Spark SQL - Global Temporary View is not behaving as expected

Hi,

According to documentation<http://spark.apache.org/docs/latest/sql-programming-guide.html#global-temporary-view>, global temporary views are cross-session accessible.

But when I try to query a global temporary view from another spark shell like this -->
Instance 1 of spark-shell
----------------------------------
scala> spark.sql("select 1 as col1").createGlobalTempView("gView1")

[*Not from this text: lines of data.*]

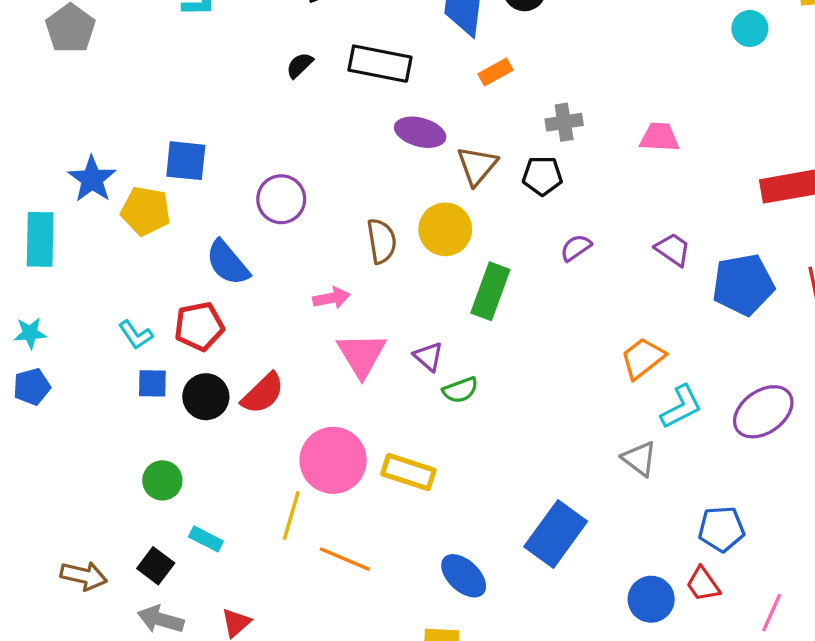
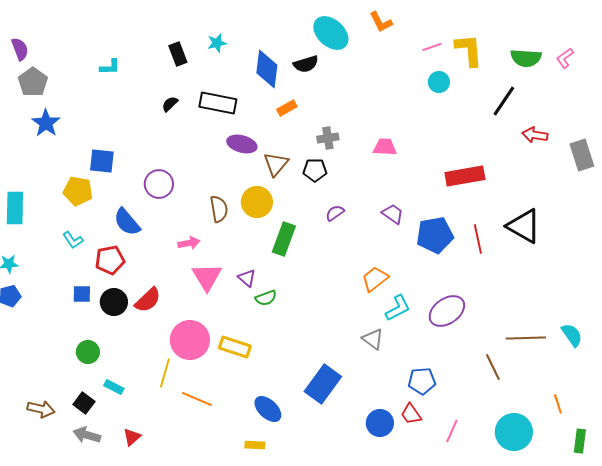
blue star: (92, 179) -> (46, 123), moved
cyan L-shape: (136, 335) -> (73, 240), moved

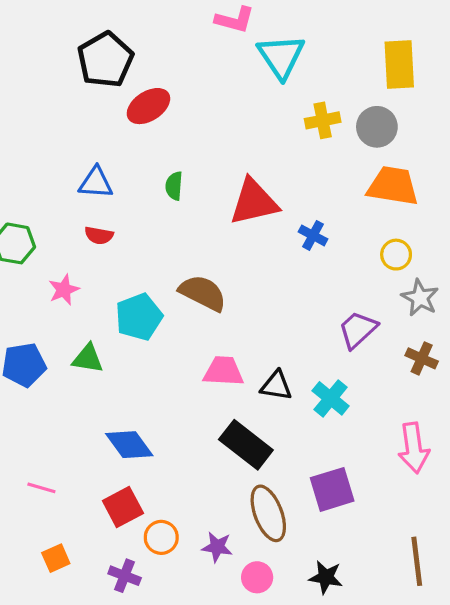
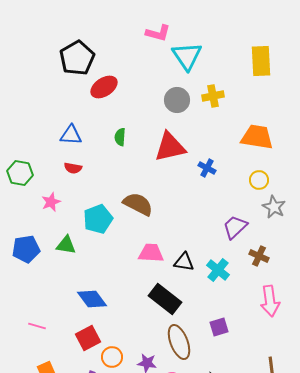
gray circle: (377, 127) -> (177, 100), moved
brown cross: (422, 358) -> (259, 256), moved
purple square: (332, 489) -> (219, 327), size x0.7

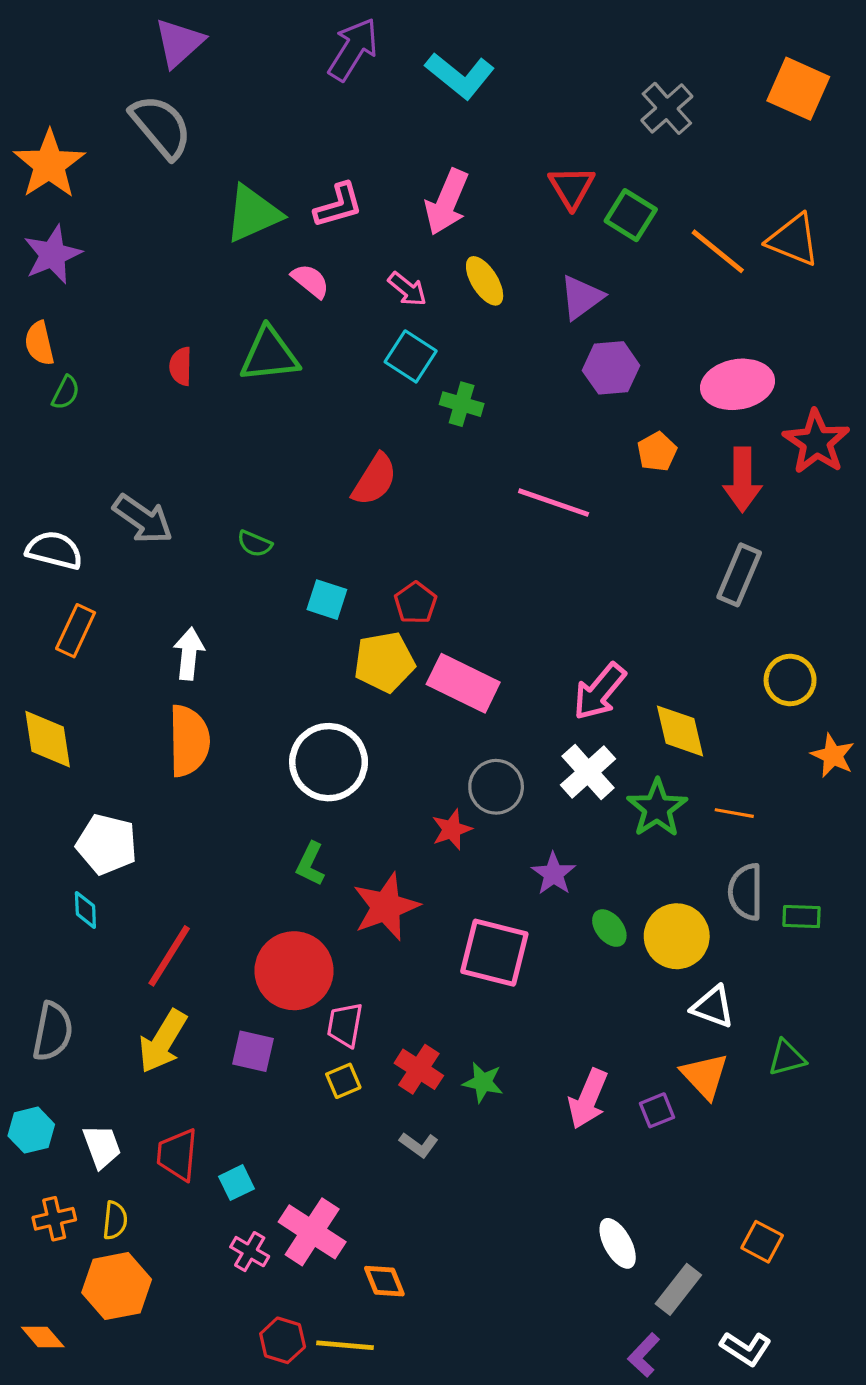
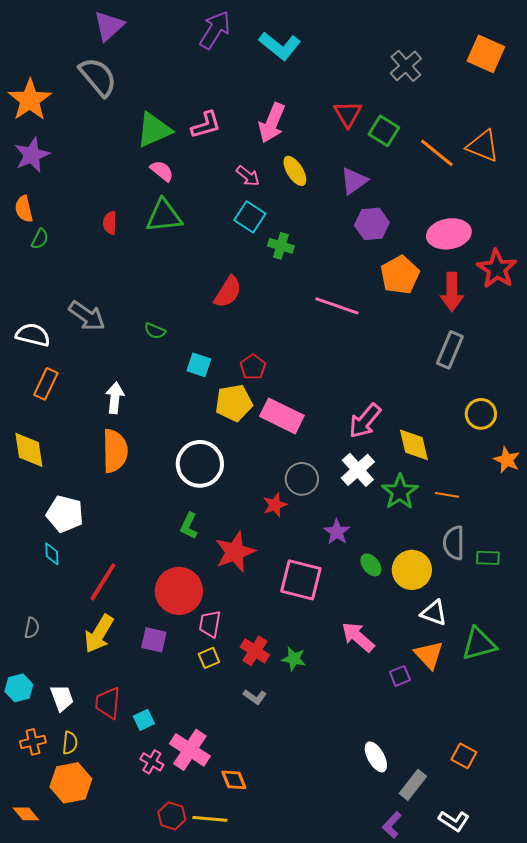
pink semicircle: (310, 281) -> (162, 171), moved
orange pentagon: (657, 452) -> (400, 275), size x1.6
gray semicircle: (53, 1031) -> (32, 628), size x0.6
green triangle: (787, 1058) -> (479, 644), size x1.5
pink arrow: (588, 1099) -> (358, 637), moved, turned 108

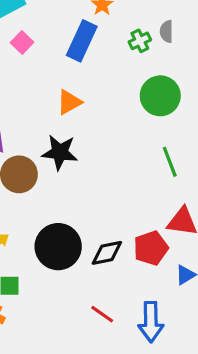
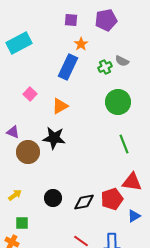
gray semicircle: (167, 31) -> (122, 61), turned -64
pink square: (22, 42) -> (30, 94), moved
black circle: (58, 247) -> (53, 198), size x0.6

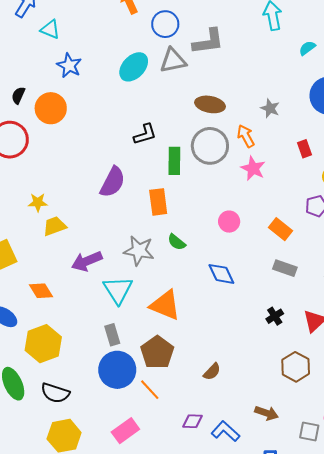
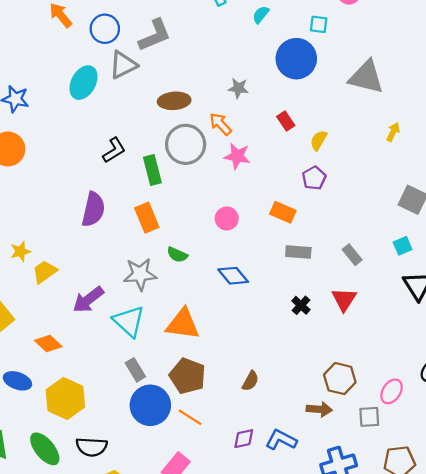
brown hexagon: (296, 367) -> (340, 379), moved

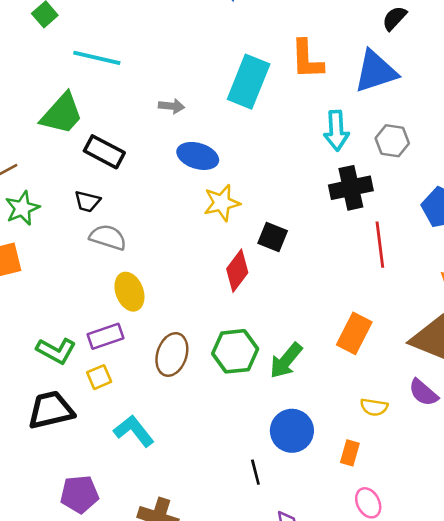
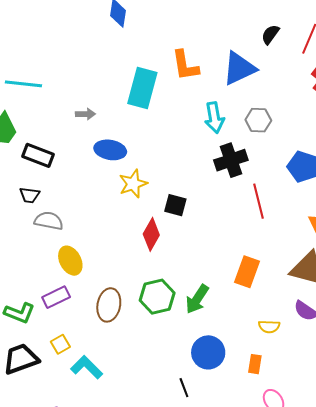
black semicircle: (394, 18) -> (270, 34), moved
yellow square: (99, 377) -> (60, 344), moved

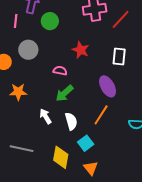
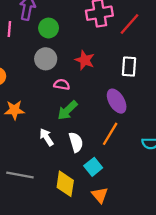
gray circle: (28, 50) -> (46, 59), moved

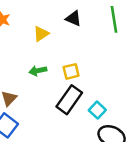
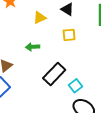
yellow square: (71, 71) -> (69, 35), moved

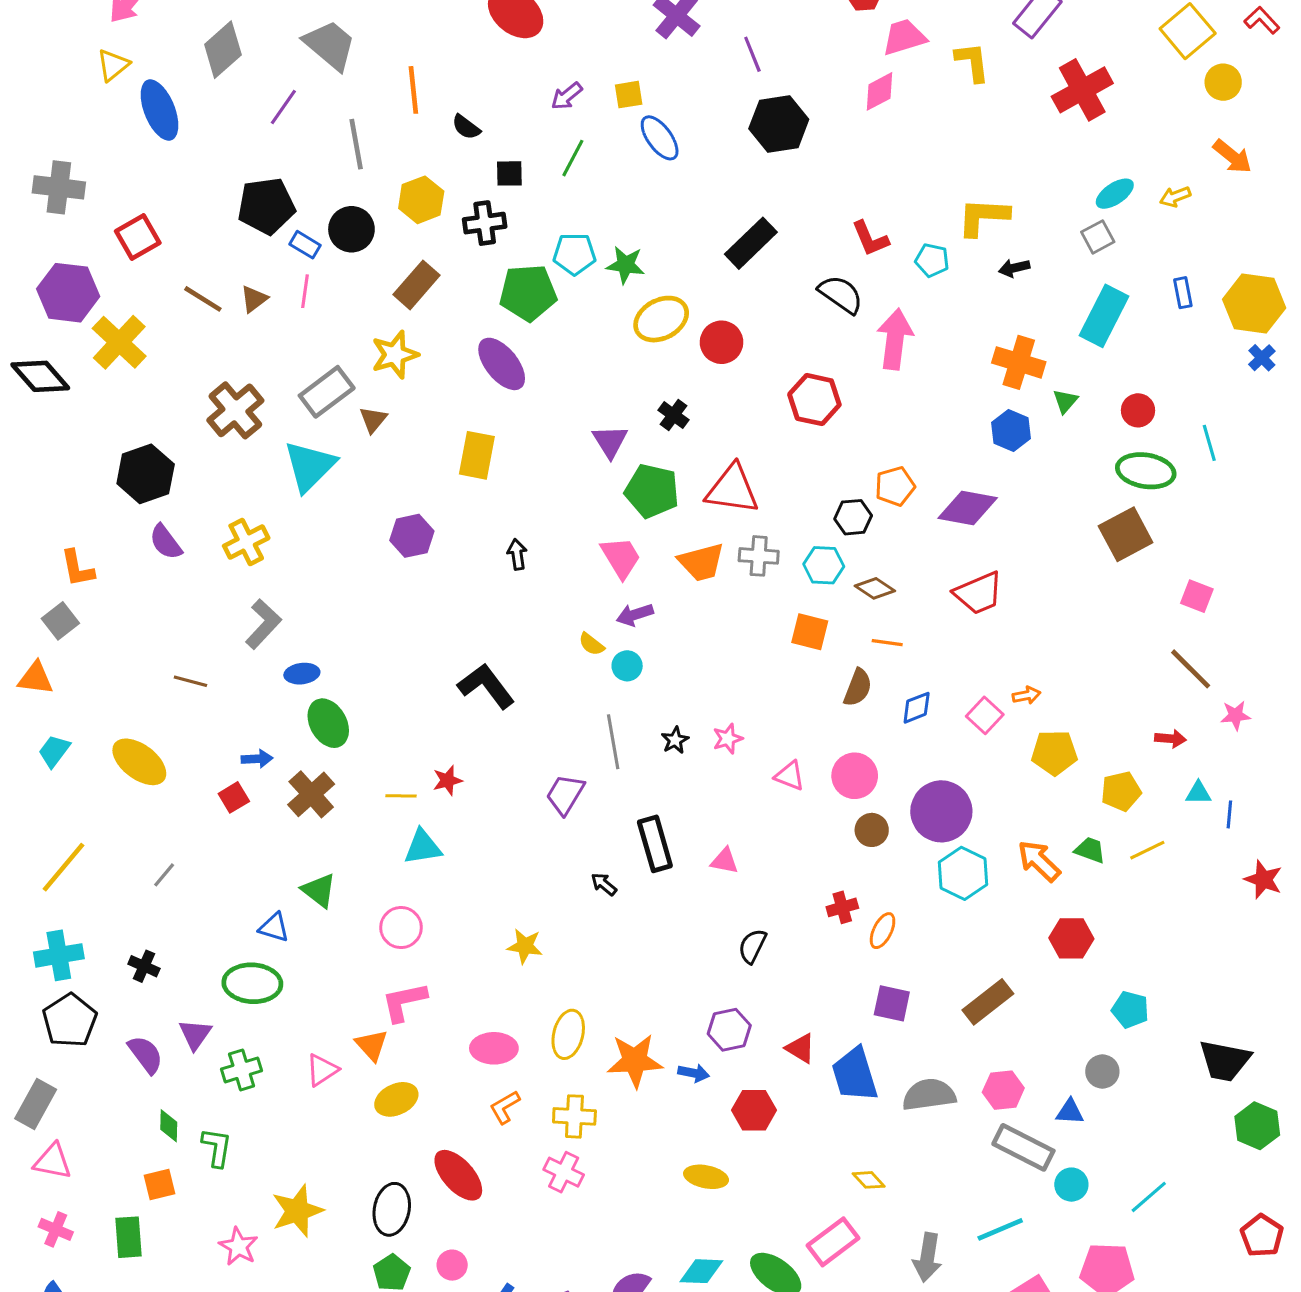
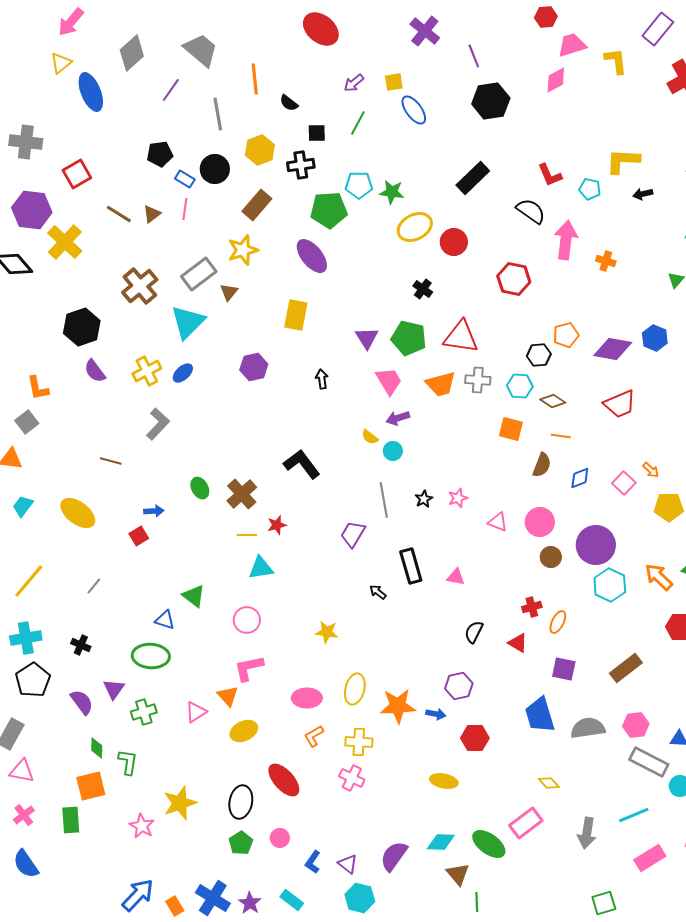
black pentagon: (266, 206) -> (160, 154), size x0.7
orange cross: (1019, 362) -> (606, 261), moved, size x0.6
blue hexagon: (1011, 431) -> (655, 338), moved
purple triangle: (610, 441) -> (367, 338), moved
blue ellipse: (302, 674) -> (183, 373), moved, turned -35
orange arrow: (1027, 695) -> (651, 470), turned 54
green ellipse: (328, 723) -> (200, 488), size x0.7
brown cross: (311, 794) -> (242, 494), moved
red triangle: (800, 1048) -> (518, 643), moved
orange square: (159, 1185) -> (91, 786), size x1.4
pink cross: (56, 1229) -> (24, 815), turned 30

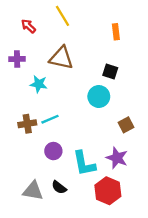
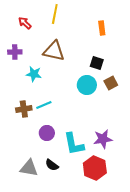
yellow line: (62, 16) -> (55, 14), turned 42
brown square: (126, 125) -> (111, 83), moved
purple star: (117, 158) -> (103, 139), turned -30

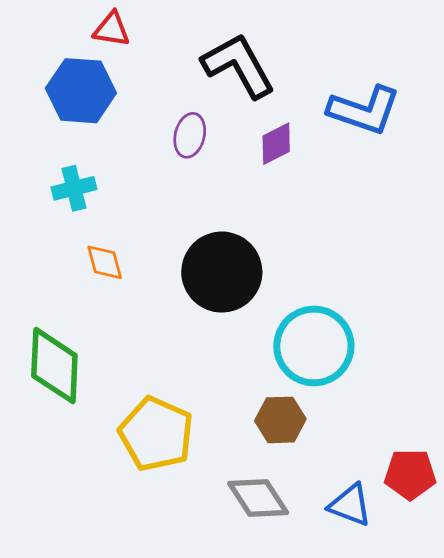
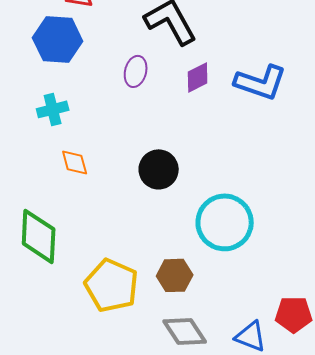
blue L-shape: (364, 110) -> (261, 82), moved
black circle: (222, 272) -> (159, 169), size x0.7
brown hexagon: (280, 420) -> (175, 275), moved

Instance 2 of spark-shell (while Instance 1 of spark-shell is still alive)
---------------------------------
scala> spark.sql("select * from global_temp.gView1").show()
org.apache.spark.sql.AnalysisException: Table or view not found: `global_temp`.`gView1`
'Project [*]
+- 'UnresolvedRelation `global_temp`.`gView1`

I am expecting that global temporary view created in shell 1 should be accessible in shell 2, but it isn’t!
Please correct me if I missing something here.

Thanks (in advance),
Hemanth

Re: Spark SQL - Global Temporary View is not behaving as expected

Posted by vincent gromakowski <vi...@gmail.com>.
Look at Spark jobserver namedRDD that are supposed to be thread safe...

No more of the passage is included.